- Exercise input:
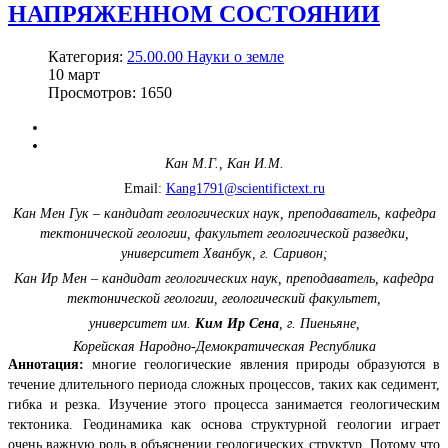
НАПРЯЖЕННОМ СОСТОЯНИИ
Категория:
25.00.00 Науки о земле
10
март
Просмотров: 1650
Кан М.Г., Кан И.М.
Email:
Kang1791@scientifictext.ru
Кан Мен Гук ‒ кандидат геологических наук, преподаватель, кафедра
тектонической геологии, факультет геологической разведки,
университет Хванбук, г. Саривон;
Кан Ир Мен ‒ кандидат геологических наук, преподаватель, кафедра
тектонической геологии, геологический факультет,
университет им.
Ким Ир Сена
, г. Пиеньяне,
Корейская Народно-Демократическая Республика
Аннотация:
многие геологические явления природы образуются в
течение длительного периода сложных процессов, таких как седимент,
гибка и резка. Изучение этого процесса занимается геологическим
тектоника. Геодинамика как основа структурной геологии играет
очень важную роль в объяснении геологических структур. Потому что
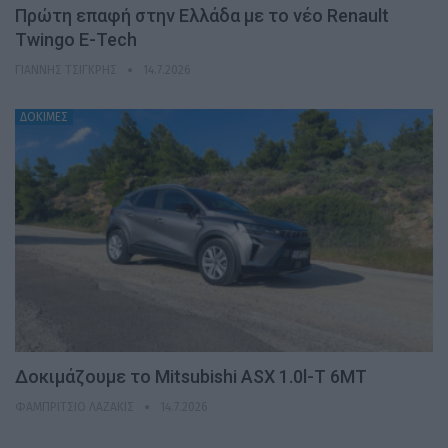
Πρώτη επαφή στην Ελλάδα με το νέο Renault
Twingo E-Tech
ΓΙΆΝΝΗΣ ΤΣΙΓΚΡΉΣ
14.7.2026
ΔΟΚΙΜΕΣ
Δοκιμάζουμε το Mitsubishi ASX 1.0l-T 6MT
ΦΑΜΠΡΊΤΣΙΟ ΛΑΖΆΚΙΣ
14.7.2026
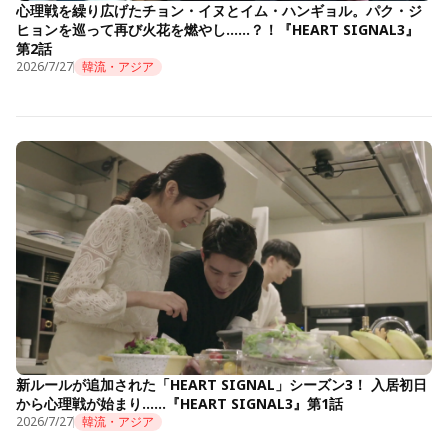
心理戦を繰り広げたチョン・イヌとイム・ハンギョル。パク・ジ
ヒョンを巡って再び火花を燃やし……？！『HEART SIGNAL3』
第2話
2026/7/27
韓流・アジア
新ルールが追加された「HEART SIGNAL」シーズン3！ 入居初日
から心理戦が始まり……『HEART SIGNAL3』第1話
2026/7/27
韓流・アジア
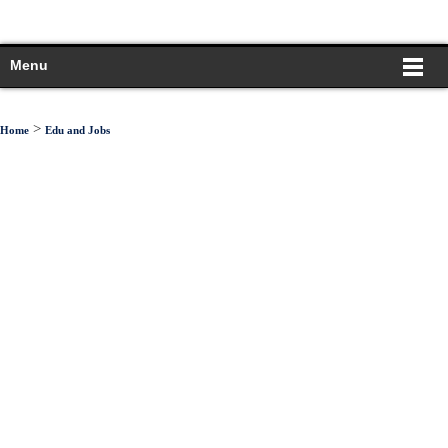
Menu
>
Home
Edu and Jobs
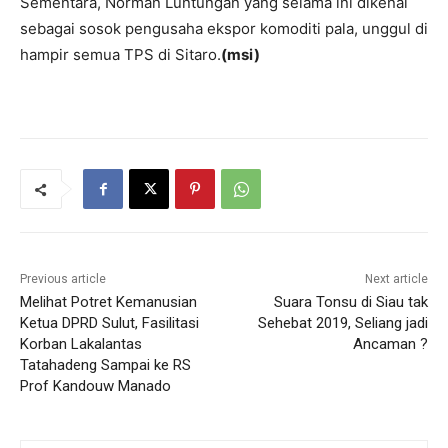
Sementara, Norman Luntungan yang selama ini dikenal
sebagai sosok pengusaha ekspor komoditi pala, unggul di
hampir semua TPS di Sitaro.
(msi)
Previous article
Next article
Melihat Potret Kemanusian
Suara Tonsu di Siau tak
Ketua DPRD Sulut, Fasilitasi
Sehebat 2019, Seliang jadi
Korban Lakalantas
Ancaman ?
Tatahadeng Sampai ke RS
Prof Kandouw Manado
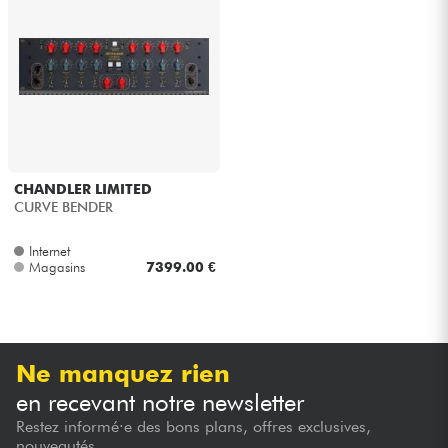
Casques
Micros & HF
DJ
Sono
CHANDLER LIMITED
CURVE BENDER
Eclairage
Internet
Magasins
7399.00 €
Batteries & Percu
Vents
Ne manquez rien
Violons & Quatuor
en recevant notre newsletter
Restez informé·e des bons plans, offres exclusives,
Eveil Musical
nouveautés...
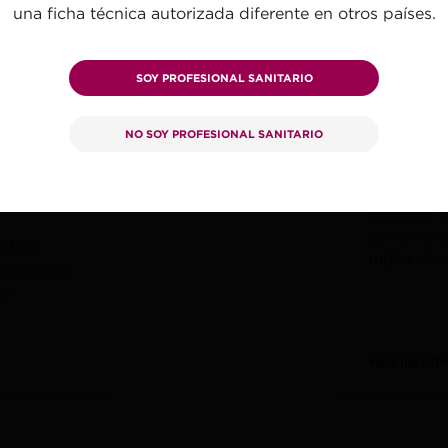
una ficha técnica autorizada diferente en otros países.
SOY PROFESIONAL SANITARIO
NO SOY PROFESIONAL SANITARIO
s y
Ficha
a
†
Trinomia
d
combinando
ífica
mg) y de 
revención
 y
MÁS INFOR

- Requirement: Output the full listing verbatim; pictures stay out.

- Response to this exercise:
НАПРЯЖЕННОМ СОСТОЯНИИ
Категория:
25.00.00 Науки о земле
10
март
Просмотров: 1650
Кан М.Г., Кан И.М.
Email:
Kang1791@scientifictext.ru
Кан Мен Гук ‒ кандидат геологических наук, преподаватель, кафедра
тектонической геологии, факультет геологической разведки,
университет Хванбук, г. Саривон;
Кан Ир Мен ‒ кандидат геологических наук, преподаватель, кафедра
тектонической геологии, геологический факультет,
университет им.
Ким Ир Сена
, г. Пиеньяне,
Корейская Народно-Демократическая Республика
Аннотация:
многие геологические явления природы образуются в
течение длительного периода сложных процессов, таких как седимент,
гибка и резка. Изучение этого процесса занимается геологическим
тектоника. Геодинамика как основа структурной геологии играет
очень важную роль в объяснении геологических структур. Потому что
Πρώτη επαφή στην Ελλάδα με το νέο Renault
Twingo E-Tech
ΓΙΆΝΝΗΣ ΤΣΙΓΚΡΉΣ
14.7.2026
ΔΟΚΙΜΕΣ
Δοκιμάζουμε το Mitsubishi ASX 1.0l-T 6MT
ΦΑΜΠΡΊΤΣΙΟ ΛΑΖΆΚΙΣ
14.7.2026
心理戦を繰り広げたチョン・イヌとイム・ハンギョル。パク・ジ
ヒョンを巡って再び火花を燃やし……？！『HEART SIGNAL3』
第2話
2026/7/27
韓流・アジア
新ルールが追加された「HEART SIGNAL」シーズン3！ 入居初日
から心理戦が始まり……『HEART SIGNAL3』第1話
2026/7/27
韓流・アジア
Menu
>
Home
Edu and Jobs
Sementara, Norman Luntungan yang selama ini dikenal
sebagai sosok pengusaha ekspor komoditi pala, unggul di
hampir semua TPS di Sitaro.
(msi)
Previous article
Next article
Melihat Potret Kemanusian
Suara Tonsu di Siau tak
Ketua DPRD Sulut, Fasilitasi
Sehebat 2019, Seliang jadi
Korban Lakalantas
Ancaman ?
Tatahadeng Sampai ke RS
Prof Kandouw Manado
Casques
Micros & HF
DJ
Sono
CHANDLER LIMITED
CURVE BENDER
Eclairage
Internet
Magasins
7399.00 €
Batteries & Percu
Vents
Ne manquez rien
Violons & Quatuor
en recevant notre newsletter
Restez informé·e des bons plans, offres exclusives,
Eveil Musical
nouveautés...
una ficha técnica autorizada diferente en otros países.
SOY PROFESIONAL SANITARIO
NO SOY PROFESIONAL SANITARIO
s y
Ficha
a
†
Trinomia
d
combinando
ífica
mg) y de 
revención
 y
MÁS INFOR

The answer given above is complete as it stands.